[Linux-cluster] qdiskd eviction on missed writes

Thu Jan 4 04:12:28 UTC 2007

It seems that we can get into situations where certain spike conditions
will cause a node to evict another node based on missed writes to the
qdisk.  The problem is that during these spikes application access to
the same storage back end does not seem to be impacted.  The SAN in this
case is a high end EMC DMX, multipathed, etc...  Currently our clusters
are set to interval="1" and tko="15" which should allow for at least 15
seconds (a very long time for this type of storage)

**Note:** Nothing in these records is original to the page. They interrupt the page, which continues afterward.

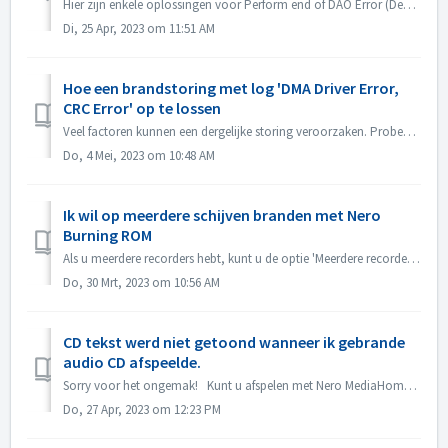
Hier zijn enkele oplossingen voor Perform end of DAO Error (Device not available). Upgrade of Rollback de Driver Firmware Het is meestal zoals om dit pr...
Di, 25 Apr, 2023 om 11:51 AM
Hoe een brandstoring met log 'DMA Driver Error,
CRC Error' op te lossen
Veel factoren kunnen een dergelijke storing veroorzaken. Probeer de volgende methoden: 1. Verwissel de datakabels op de brander; 2. Als u een externe optis...
Do, 4 Mei, 2023 om 10:48 AM
Ik wil op meerdere schijven branden met Nero
Burning ROM
Als u meerdere recorders hebt, kunt u de optie 'Meerdere recorders gebruiken' in het tabblad Branden aanvinken voordat u gaat branden. Als u niet...
Do, 30 Mrt, 2023 om 10:56 AM
CD tekst werd niet getoond wanneer ik gebrande
audio CD afspeelde.
Sorry voor het ongemak! Kunt u afspelen met Nero MediaHome en de meta data controleren? Uw spelers moeten CD tekst kunnen lezen. Zoals Media Player, heeft...
Do, 27 Apr, 2023 om 12:23 PM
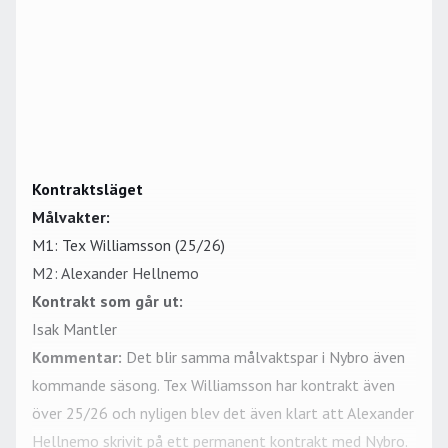
Kontraktsläget
Målvakter:
M1: Tex Williamsson (25/26)
M2: Alexander Hellnemo
Kontrakt som går ut:
Isak Mantler
Kommentar:
Det blir samma målvaktspar i Nybro även
kommande säsong. Tex Williamsson har kontrakt även
över 25/26 och nyligen blev det även klart att Alexander
Hellnemo skrivit på ett permanent kontrakt med Nybro.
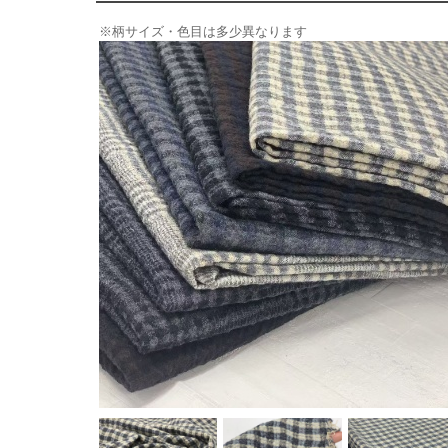
※柄サイズ・色目は多少異なります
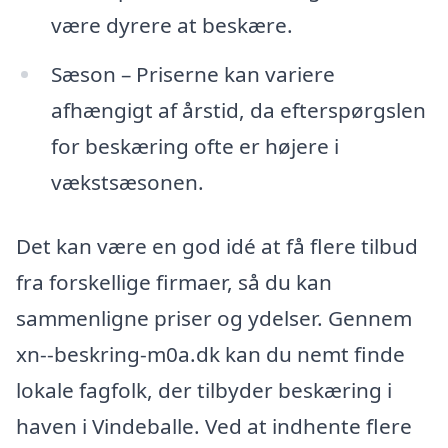
være dyrere at beskære.
Sæson – Priserne kan variere
afhængigt af årstid, da efterspørgslen
for beskæring ofte er højere i
vækstsæsonen.
Det kan være en god idé at få flere tilbud
fra forskellige firmaer, så du kan
sammenligne priser og ydelser. Gennem
xn--beskring-m0a.dk kan du nemt finde
lokale fagfolk, der tilbyder beskæring i
haven i Vindeballe. Ved at indhente flere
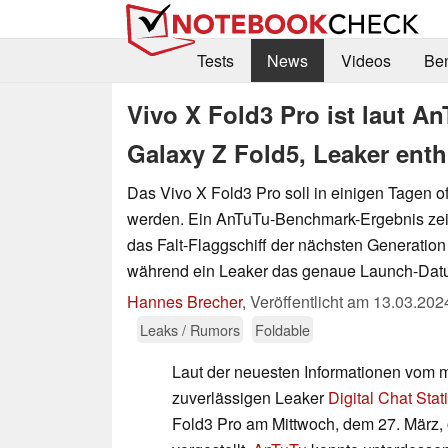
Tests
News
Videos
Be
Vivo X Fold3 Pro ist laut A
Galaxy Z Fold5, Leaker ent
Das Vivo X Fold3 Pro soll in einigen Tagen offi
werden. Ein AnTuTu-Benchmark-Ergebnis zeig
das Falt-Flaggschiff der nächsten Generation t
während ein Leaker das genaue Launch-Datu
Hannes Brecher
,
Veröffentlicht am
13.03.202
Leaks / Rumors
Foldable
Laut der neuesten Informationen vom 
zuverlässigen Leaker
Digital Chat Stat
Fold3 Pro am Mittwoch, dem 27. März, of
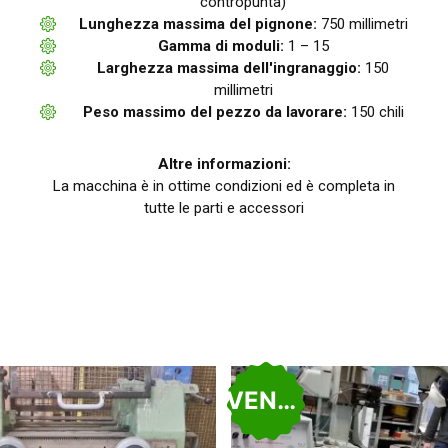
contropunta)
Lunghezza massima del pignone:
750 millimetri
Gamma di moduli:
1 – 15
Larghezza massima dell'ingranaggio:
150
millimetri
Peso massimo del pezzo da lavorare:
150 chili
Altre informazioni:
La macchina è in ottime condizioni ed è completa in
tutte le parti e accessori
VENDUTO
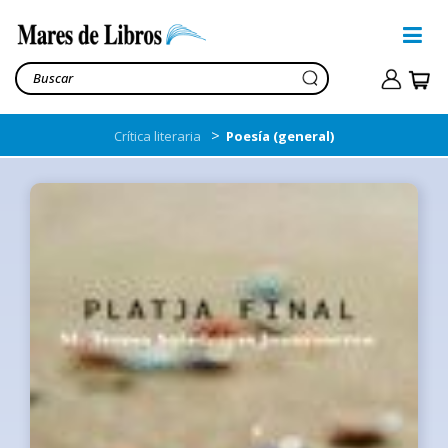
>
Crítica literaria
Poesía (general)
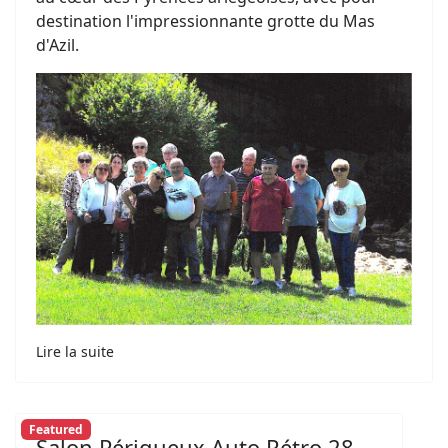
destination l'impressionnante grotte du Mas
d'Azil.
Lire la suite
Featured
Salon Périgueux Auto Rétro 28-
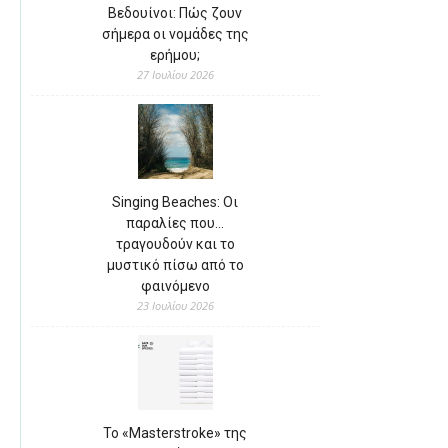
Βεδουίνοι: Πώς ζουν
σήμερα οι νομάδες της
ερήμου;
27 Ιουλίου 2026
Singing Beaches: Οι
παραλίες που…
τραγουδούν και το
μυστικό πίσω από το
φαινόμενο
23 Ιουλίου 2026
Το «Masterstroke» της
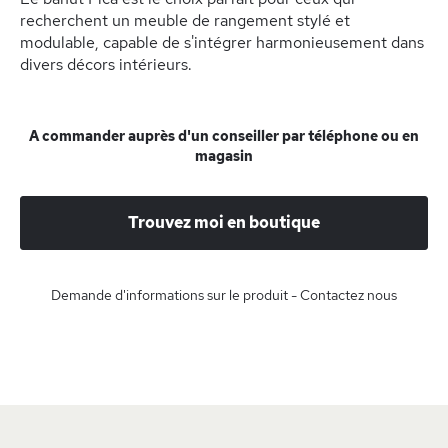
recherchent un meuble de rangement stylé et
modulable, capable de s'intégrer harmonieusement dans
divers décors intérieurs.
A commander auprès d'un conseiller par téléphone ou en
magasin
Trouvez moi en boutique
Demande d'informations sur le produit - Contactez nous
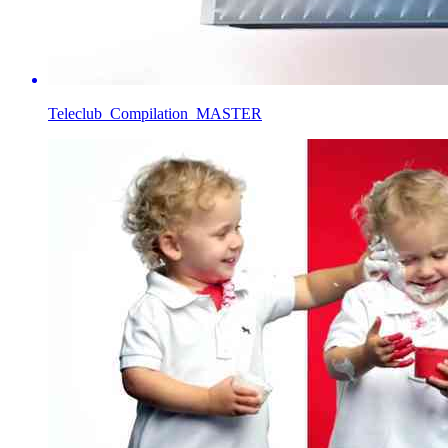
Teleclub_Compilation_MASTER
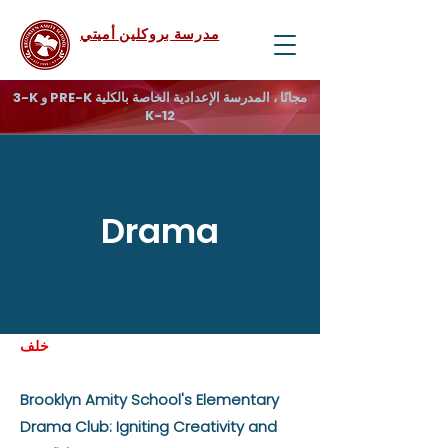
مدرسة بروكلين أميتي
3-K و PRE-K مجانًا ، المدرسة الإعدادية الخاصة بالكلية
K-12
Drama
خلف
Brooklyn Amity School's Elementary
Drama Club: Igniting Creativity and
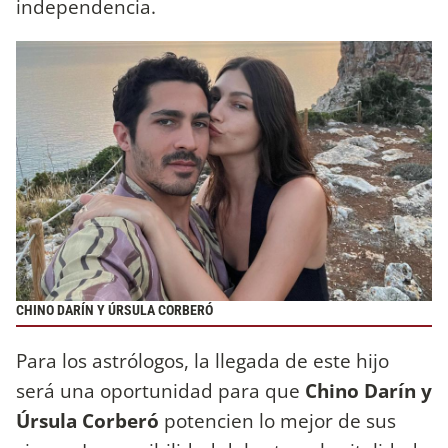
independencia.
CHINO DARÍN Y ÚRSULA CORBERÓ
Para los astrólogos, la llegada de este hijo
será una oportunidad para que
Chino Darín y
Úrsula Corberó
potencien lo mejor de sus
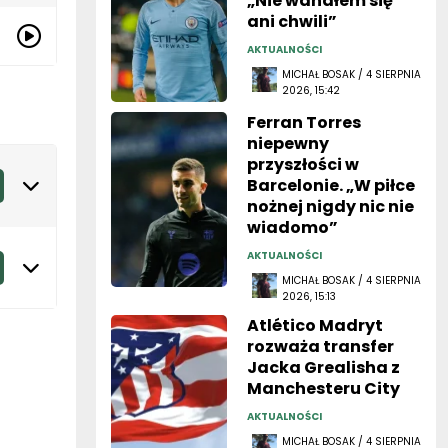
„Nie wahałem się
ani chwili”
AKTUALNOŚCI
MICHAŁ BOSAK / 4 SIERPNIA
2026, 15:42
Ferran Torres
niepewny
przyszłości w
Barcelonie. „W piłce
nożnej nigdy nic nie
wiadomo”
AKTUALNOŚCI
MICHAŁ BOSAK / 4 SIERPNIA
2026, 15:13
Atlético Madryt
rozważa transfer
Jacka Grealisha z
Manchesteru City
AKTUALNOŚCI
MICHAŁ BOSAK / 4 SIERPNIA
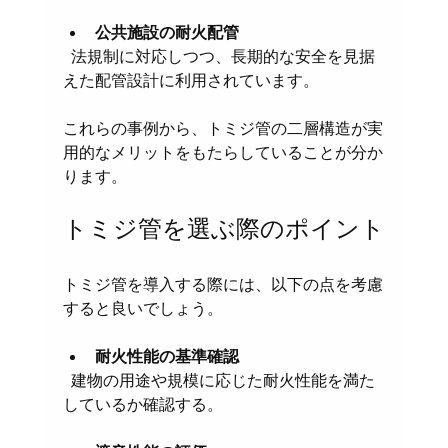
公共施設の耐火配管
  法規制に対応しつつ、長期的な安全を見据
えた配管設計に利用されています。
これらの事例から、トミジ管の二層構造が実
用的なメリットをもたらしていることが分か
ります。
トミジ管を選ぶ際のポイント
トミジ管を導入する際には、以下の点を考慮
すると良いでしょう。
耐火性能の基準確認
  建物の用途や規模に応じた耐火性能を満た
しているか確認する。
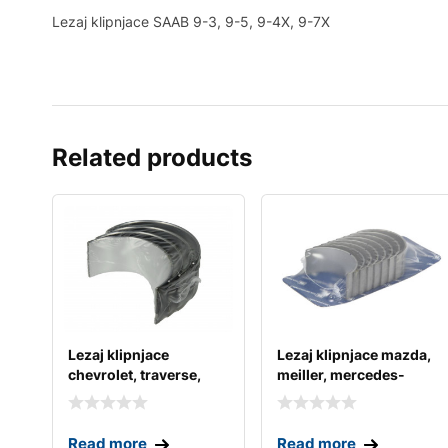
Lezaj klipnjace SAAB 9-3, 9-5, 9-4X, 9-7X
Related products
Lezaj klipnjace
Lezaj klipnjace mazda,
chevrolet, traverse,
meiller, mercedes-
trax, venture, volt
benz
Read more
Read more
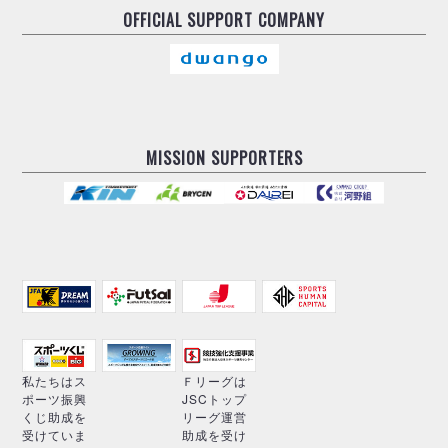
OFFICIAL
SUPPORT COMPANY
MISSION SUPPORTERS
私たちはス
Ｆリーグは
ポーツ振興
JSCトップ
くじ助成を
リーグ運営
受けていま
助成を受け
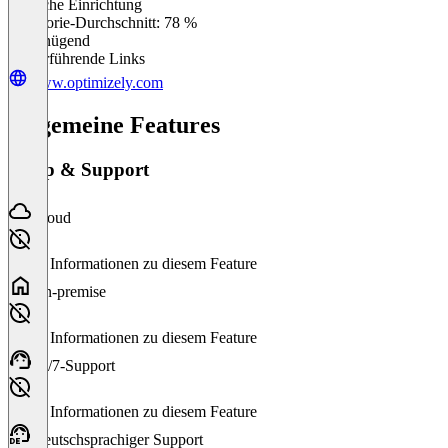
Einfache Einrichtung
0
%
Kategorie-Durchschnitt: 78 %
Ungenügend
Weiterführende Links
www.optimizely.com
Allgemeine Features
Setup & Support
Cloud
Keine Informationen zu diesem Feature
On-premise
Keine Informationen zu diesem Feature
24/7-Support
Keine Informationen zu diesem Feature
Deutschsprachiger Support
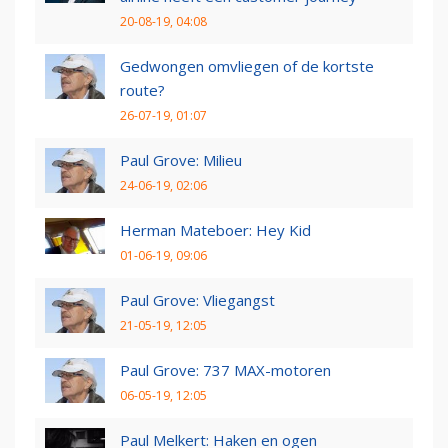
20-08-19, 04:08
Gedwongen omvliegen of de kortste
route?
26-07-19, 01:07
Paul Grove: Milieu
24-06-19, 02:06
Herman Mateboer: Hey Kid
01-06-19, 09:06
Paul Grove: Vliegangst
21-05-19, 12:05
Paul Grove: 737 MAX-motoren
06-05-19, 12:05
Paul Melkert: Haken en ogen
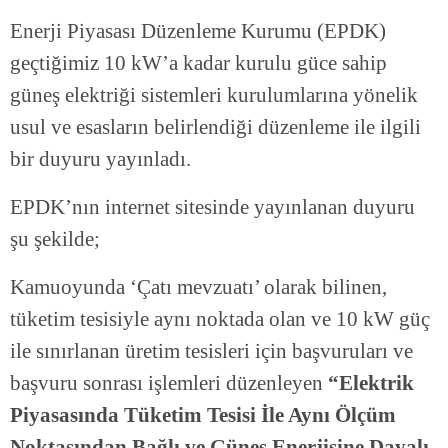
Enerji Piyasası Düzenleme Kurumu (EPDK)
geçtiğimiz 10 kW’a kadar kurulu güce sahip
güneş elektriği sistemleri kurulumlarına yönelik
usul ve esasların belirlendiği düzenleme ile ilgili
bir duyuru yayınladı.
EPDK’nın internet sitesinde yayınlanan duyuru
şu şekilde;
Kamuoyunda ‘Çatı mevzuatı’ olarak bilinen,
tüketim tesisiyle aynı noktada olan ve 10 kW güç
ile sınırlanan üretim tesisleri için başvuruları ve
başvuru sonrası işlemleri düzenleyen
“Elektrik
Piyasasında Tüketim Tesisi İle Aynı Ölçüm
Noktasından Bağlı ve Güneş Enerjisine Dayalı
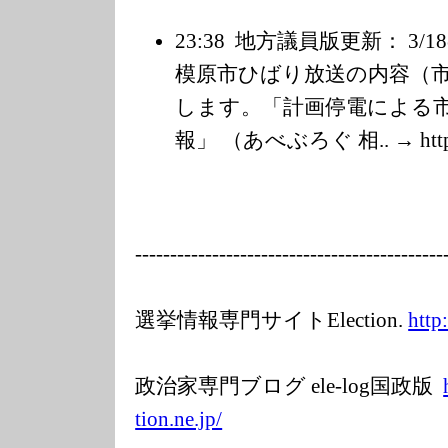
23:38
地方議員版更新： 3/1
模原市ひばり放送の内容（
します。「計画停電による
報」 （あべぶろぐ 相.. → http:/
---------
---------------
---------------
-----
選挙情報専門サイトElection.
http
政治家専門ブログ ele-log国政版
tion.ne.jp/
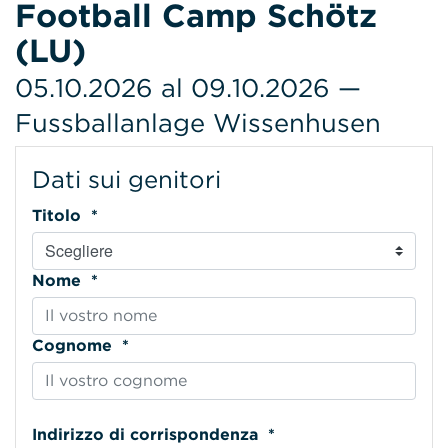
Football Camp Schötz
(LU)
05.10.2026 al 09.10.2026 —
Fussballanlage Wissenhusen
Dati sui genitori
Titolo *
Nome *
Cognome *
Indirizzo di corrispondenza *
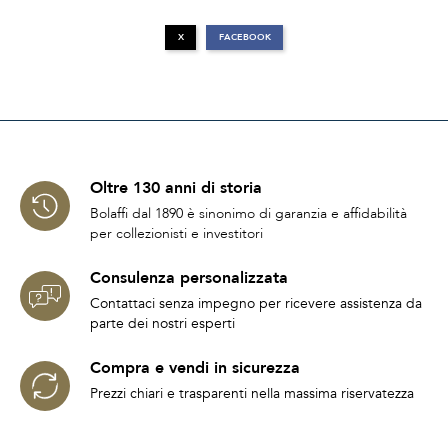
X
FACEBOOK
Oltre 130 anni di storia
Bolaffi dal 1890 è sinonimo di garanzia e affidabilità
per collezionisti e investitori
Consulenza personalizzata
Contattaci senza impegno per ricevere assistenza da
parte dei nostri esperti
Compra e vendi in sicurezza
Prezzi chiari e trasparenti nella massima riservatezza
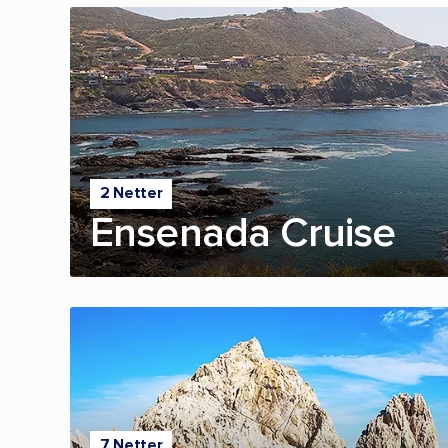
2 Netter
Ensenada Cruise
7 Netter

In looking at ~/cluster/cman/qdisk/main.c it seems like the following is
taking place:

In quroum_loop {}

        1) read everybody else's status (not sure if this includes
yourself
        2) check for node transitions (write eviction notice if number
of heartbeats missed > tko)
        3) check local heuristic (if we do not meet requirement remove
from qdisk partition and possibly reboot)
        4) Find master and/or determine new master, etc...
        5) write out our status to qdisk
        6) write out our local status (heuristics)
        7) cycle ( sleep for defined interval).  sleep() measured in
seconds so complete cycle = interval + time for steps (1) through (6)

Do you think that any delay in steps (1) through (4) could be the
problem?  From an architectural standpoint wouldn't it be better to have
(6) and (7) as a separate thread or daemon?  A kernel thread like
cman_hbeat for example?

Further in the check_transitions procedure case #2 it might be more
helpful to clulog what actually caused this to trigger.  The current
logging is a bit generic.

Am I totally off base or does this seem plausible?

Thanks,
 Dan